Уильям вышел из палатки нескоро, а когда появился, казался другим человеком. Его взгляд сверлил окружающие предметы более настойчиво, чем обычно. А еще в его глазах светилась грусть. Маркуса это очень удивило, потому что Уильям был человеком, который не знал печали, ему было знакомо лишь разочарование. Чем больше он наблюдал за Уильямом, тем более невероятным ему казалось то, что он видел.
Казалось, Уильям вышел из палатки помолодевшим лет на двадцать. Он стал мальчишкой, скверным мальчишкой. Ребенком, который злится, но в то же время боится чего-то. Он отошел в сторону от палатки неуверенным шагом, устремив взгляд куда-то вдаль. Потом взял револьвер и прицелился в воздух, словно пытался вспомнить забытые уроки стрельбы в цель. Он был похож на актера, репетирующего роль, которую играл много лет тому назад. Опустив пистолет, Уильям стал сжимать и разжимать пальцы обеих рук, словно разминая затекшие конечности. Ричард ничего особенного не заметил; ему не терпелось скорее зайти в палатку. Он направился туда своей носорожьей походкой, топча все на своем пути; его жирное тело двигалось на удивление проворно, подчиняясь желанию. Однако Уильям преградил ему путь:
– Нет.
– Что «нет»?
– Она моя.
– Это еще почему? – возмутился Ричард.
– Потому что я передумал. – Уильям не удостоил его иными объяснениями.
– Я уже так давно не имел дела с женщинами!
– Ты вообще никогда не имел дела с женщинами – только с девчонками, – сказал Уильям. – То, что там, в палатке, не для тебя.
Весь лагерь стал свидетелем жестокого спора. В результате Ричард, как и следовало ожидать, отказался от девушки. После этого он изменил свою тактику; теперь старший Кравер издевался над братом и его победой: притязания Ричарда сменились насмешками. Он уподобился лисе из басни, которая утверждала, что виноград, висевший высоко, слишком зелен. Однако ему пришлось вытерпеть и еще одно унижение: Уильям не желал больше делить с ним палатку. Спор братьев возобновился. Естественно, Ричард уступил и на этот раз, и в лагере началось переселение. Палатку Краверов теперь занимали Уильям с белой девушкой. Ричард перенес свои вещи в палатку Маркуса и Пепе. А те, лишившись крова, получили приказ расположиться в маленькой палатке, в которой до этого момента хранили багаж и где содержали недавно господина Тектона. Остаток дня прошел внешне совершенно спокойно. Все занимались своими обычными делами, но каждый чувствовал, что Уильям с нетерпением ждет ночи.
Младший Кравер безраздельно правил на прогалине, в этой уменьшенной модели мира. Он был волен удалиться в свою палатку в любой момент, однако сдерживался, вероятно, пытаясь понять силу своего желания, этого нового и неизвестного ему доселе чувства. За весь день никто не отважился обратиться к нему. Все старались избегать общения с Уильямом, который напоминал громоотвод во время грозы. Казалось, на кончиках его пальцев вспыхивали искры.

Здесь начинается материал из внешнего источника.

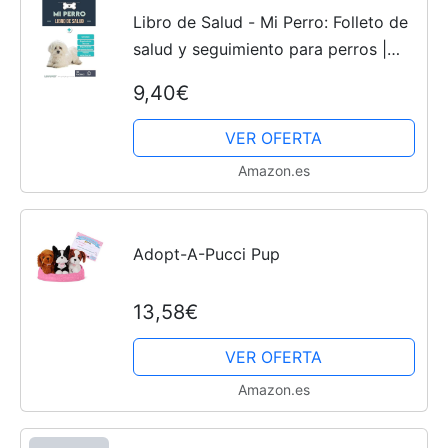
Libro de Salud - Mi Perro: Folleto de
salud y seguimiento para perros |
Bichón maltés | 120 páginas |
9,40€
Formato 15.24 x 22.86 cm
VER OFERTA
Amazon.es
Adopt-A-Pucci Pup
13,58€
VER OFERTA
Amazon.es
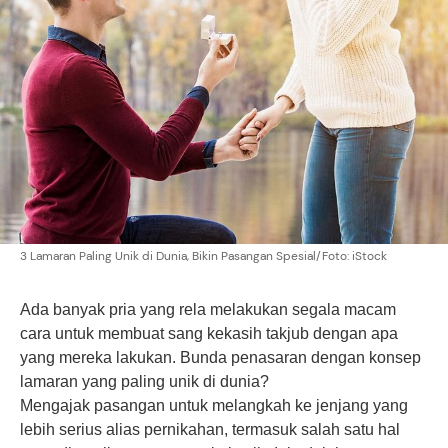
3 Lamaran Paling Unik di Dunia, Bikin Pasangan Spesial/Foto: iStock
Ada banyak pria yang rela melakukan segala macam
cara untuk membuat sang kekasih takjub dengan apa
yang mereka lakukan. Bunda penasaran dengan konsep
lamaran yang paling unik di dunia?
Mengajak pasangan untuk melangkah ke jenjang yang
lebih serius alias pernikahan, termasuk salah satu hal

К ужину его терпение было на исходе. Он схватил чашку и отхлебнул
Остальные тоже быстро закончили ужин. В своем новом жилище Пепе и Маркус не стали обсуждать происшествия этого дня. Они потушили керосиновую лампу, но заснули не сразу. Маркус прислушивался; ему хотелось знать, что происходит в соседней палатке. Но как Маркус ни старался, он ничего не услышал: ни криков, ни стонов, ни голосов. Только шорохи африканской ночи.
10
С истинно протестантским рвением, которое внушили им тропики, братья Краверы приступали к работе с самого утра. Маркус получил приказ отнести пленнице завтрак, как только Уильям покинет палатку. Гарвей всегда заставал девушку босой и одетой в белые брюки и белую рубашку Уильяма. Одна ее рука была прикована к стойке палатки. Ослепительная белизна резала глаза.
Однажды Маркусу стало жаль девушку, и он освободил ее запястье от наручника. На самом деле его щедрый жест был не таким рискованным, каким мог показаться с первого взгляда. Уильям работал целый день и уходил с прииска только на охоту, а потому не возвращался в лагерь в течение дня. Что же касается девушки, то Маркус не сомневался в том, что она никуда не уйдет. Пришелица появилась из недр земли, а потому бежать могла только к прииску, но там на ее пути оказалась бы сотня рудокопов.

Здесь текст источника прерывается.